*** Opening of Source material ***

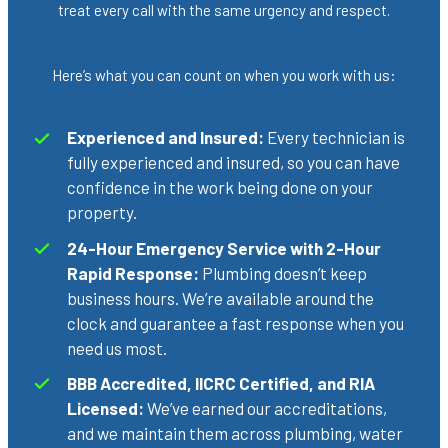
treat every call with the same urgency and respect.
Here’s what you can count on when you work with us:
Experienced and Insured:
Every technician is
fully experienced and insured, so you can have
confidence in the work being done on your
property.
24-Hour Emergency Service with 2-Hour
Rapid Response:
Plumbing doesn’t keep
business hours. We’re available around the
clock and guarantee a fast response when you
need us most.
BBB Accredited, IICRC Certified, and RIA
Licensed:
We’ve earned our accreditations,
and we maintain them across plumbing, water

*** Close of Source material ***

_Exercise prompt_:
Your task is to copy exactly, and only, the lines from the line with "Plumbing doesn’t keep" through the last line of the entries, both included.

_Response area_:
Plumbing doesn’t keep
business hours. We’re available around the
clock and guarantee a fast response when you
need us most.
BBB Accredited, IICRC Certified, and RIA
Licensed:
We’ve earned our accreditations,
and we maintain them across plumbing, water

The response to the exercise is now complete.